Surrogacy is usually the final resolution after exhausting other possibilities to get pregnant. This is because there are legal issues around surrogacy that most people try to avoid. For example, the law may not regard a couple as the legal parents of their child until they go through an adoption process.
Same-sex male couples also have to go through the same process, which is more difficult since they require a surrogate.
The Future for Same-Sex Couples
Research is ongoing to allow same-sex couples to have children without needing donated sperm or eggs. The study created mouse pups with two fathers or two mothers. Using gene expression and deleting the paternal genome, researchers created mouse pups that lived through gestation but died shortly after birth.
Scientists believe they can reciprocate this in humans eventually. They can produce sperm using a skin cell in a woman to fertilize an egg. In the same way, they can produce eggs using skin cells in a man.
Japanese scientists announced that they created human eggs in the lab. This means that science is one step closer to making same-sex couples get pregnant without needing donors.
A lesbian couple can have their own baby, and there are more options for them than before. They only need to decide who will donate eggs and get a sperm donor. If they don’t have fertility issues, they can opt for artificial insemination, and if they do, IVF is another way to go.
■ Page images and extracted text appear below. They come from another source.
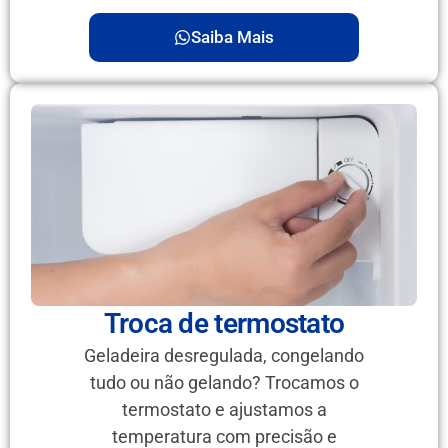
Saiba Mais
Troca de termostato
Geladeira desregulada, congelando
tudo ou não gelando? Trocamos o
termostato e ajustamos a
temperatura com precisão e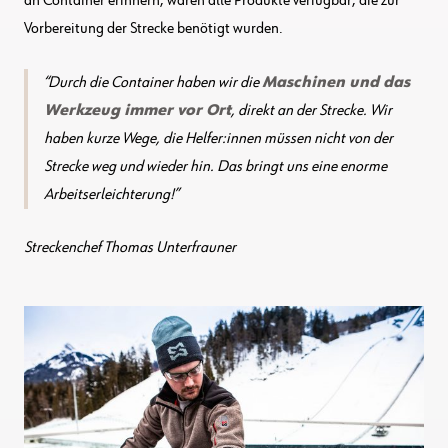
an Container erinnern, waren alle Produkte verfügbar, die zur
Vorbereitung der Strecke benötigt wurden.
Durch die Container haben wir die
Maschinen und das
Werkzeug immer vor Ort
, direkt an der Strecke. Wir
haben kurze Wege, die Helfer:innen müssen nicht von der
Strecke weg und wieder hin. Das bringt uns eine enorme
Arbeitserleichterung!
Streckenchef Thomas Unterfrauner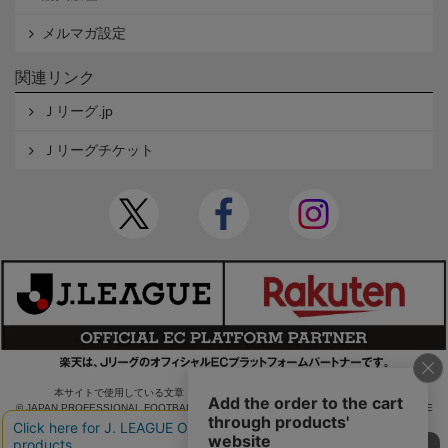
メルマガ設定
関連リンク
Ｊリーグ.jp
Ｊリーグチケット
本サイトで使用している文章・画像等の無断での複製・転載を禁止します。
© JAPAN PROFESSIONAL FOOTBALL LEAGUE Rakuten Group, Inc. ALL RIGHTS RE
SERVED.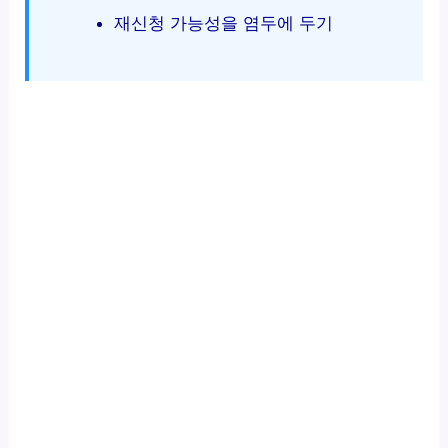
재신청 가능성을 염두에 두기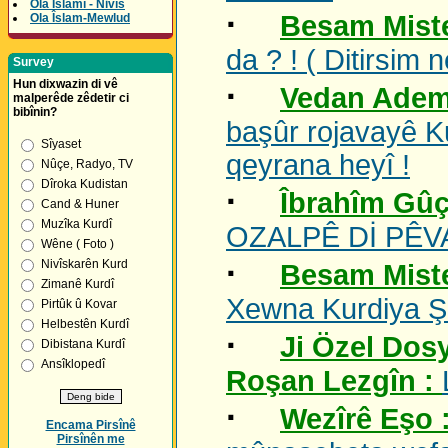
Ola Îslamî - Nivîs
·
Besam Miste
Ola Îslam-Mewlud
da ? ! ( Ditirsim
Survey
Hun dixwazin di vê
·
Vedan Adem
malperêde zêdetir ci
bibînin?
başûr rojavayê K
Sîyaset
qeyrana heyî !
Nûçe, Radyo, TV
Dîroka Kudistan
·
Îbrahîm Gûç
Cand & Huner
Muzîka Kurdî
OZALPÊ Dİ PÊV
Wêne ( Foto )
·
Nivîskarên Kurd
Besam Miste
Zimanê Kurdî
Xewna Kurdiya Şê
Pirtûk û Kovar
Helbestên Kurdî
·
Ji Özel Dosy
Dibistana Kurdî
Ansîklopedî
Roşan Lezgîn :
·
Wezîrê Eşo 
Encama Pirsînê
Pirsînên me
The legal parent of the child is the one who carries the baby. Therefore, the other partner must adopt the child to have the same rights.
If couples decide to have more than one child, they can use reciprocal IVF. That way, each partner has the chance to be the biological mother of their children. Although they will have to adopt the other children that they didn’t carry.
In the future, scientists may be able to take skin or blood cells from two same-sex parents and use gene editing to turn them to stem cells and then sex cells – egg cells and sperm cells. In vitro fertilization can be used to make an embryo that will be transferred to a surrogate.